Visitors use their mobile phones next to LG booth during the Mobile World Congress in Barcelona, Spain, February 27, 2019. REUTERS/Rafael Marchante

HONG KONG (Reuters Breakingviews) - Corporate carve-ups generally provide a spark. LG Chem’s decision to spin off its batteries business has not electrified investors so far, however. Although some hesitation is warranted, the division’s true value is lost inside a $40 billion chemicals producer.

The South Korean conglomerate picked a good time for a split. Enthusiasm for electric vehicles is growing, powering manufacturers’ stock prices. LG Chem lays claim to the biggest worldwide market share for their batteries, supplying Tesla, General Motors and others. And yet rivals seem to attract higher valuations.

LG Chem shares have been on a tear, more than doubling since the start of the year. Some of that is attributable to what is now provisionally dubbed LG Energy Solutions, which also will house energy storage and small batteries.
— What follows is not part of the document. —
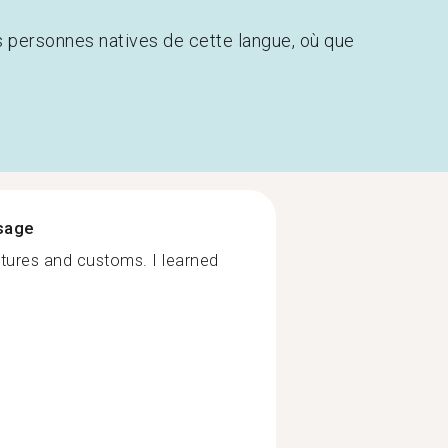
s personnes natives de cette langue, où que
ssage
ltures and customs. I learned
LG Chem projects sales for the group will more than double by 2024, to some 30 trillion won ($25.7 billion).

For now, the bigger top line belongs to plastics. Using Nomura’s divisional estimates for 2021 EBITDA and multiples of comparable companies chosen by Breakingviews, the big petrochemicals division, along with smaller units that make products used in smartphones and develop drugs are worth almost $17 billion combined. LG Chem’s roughly $46 billion enterprise value therefore implies batteries are pegged at more than $29 billion.
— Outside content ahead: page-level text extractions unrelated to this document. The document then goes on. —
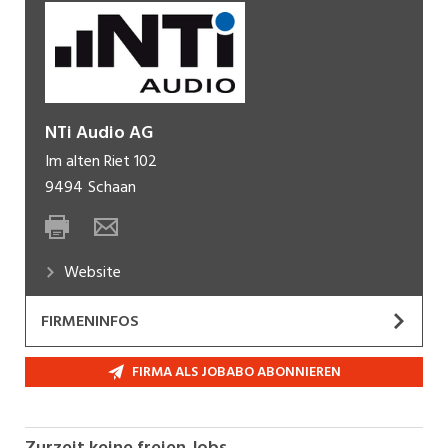
NTi Audio AG
Im alten Riet 102
9494
Schaan
Website
FIRMENINFOS
Die NTi Audio AG mit Hauptsitz in Schaan,
FIRMA ALS JOBABO ABONNIEREN
Liechtenstein, entwickelt und produziert
weltweit führende Präzisionsmess- und
Prüflösungen für die Bereiche Akustik, Audio und
Zurzeit keine freien Jobs.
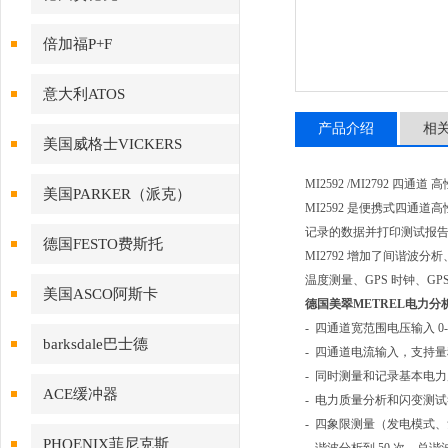
倍加福P+F
意大利ATOS
产品介绍
相
美国威格士VICKERS
MI2592 /MI2792 四
美国PARKER（派克）
MI2592 是便携式四通道高
记录的数据并打印测试报
德国FESTO费斯托
MI2792 增加了间谐波
温度测量、GPS 时钟、GP
美国ASCO阿斯卡
德国美翠METREL电力分析仪
- 四通道宽范围电压输入 0-1
barksdale巴士德
- 四通道电流输入，支持
- 同时测量和记录基本电力质
ACE缓冲器
- 电力质量分析和闪变测试
- 四象限测量（发电模式
PHOENIX菲尼克斯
On a standalone basis, things might look different. Blended estimates from Nomura and Mirae Asset Daewoo suggests LG Chem’s batteries will generate nearly $2 billion of EBITDA in the coming year. Valuations for CATL, China’s BYD and Samsung SDI average out at about 23 times. On that multiple, LG Energy Solutions would be worth north of $46 billion, 56% more than what is imputed today.

There are understandable explanations for the muted market reaction to LG Chem’s mid-September separation announcement. For one thing, there will be some dilution if the parent’s ownership stake in batteries drops to 70-80%. Some shareholders also might dump LG Chem in favour of LG Energy. Moreover, an initial public offering is probably at least a year away. And Tesla’s recently divulged battery plans could squeeze suppliers. Even with all that factored in, though, it’s reasonable to expect a spark for LG Chem.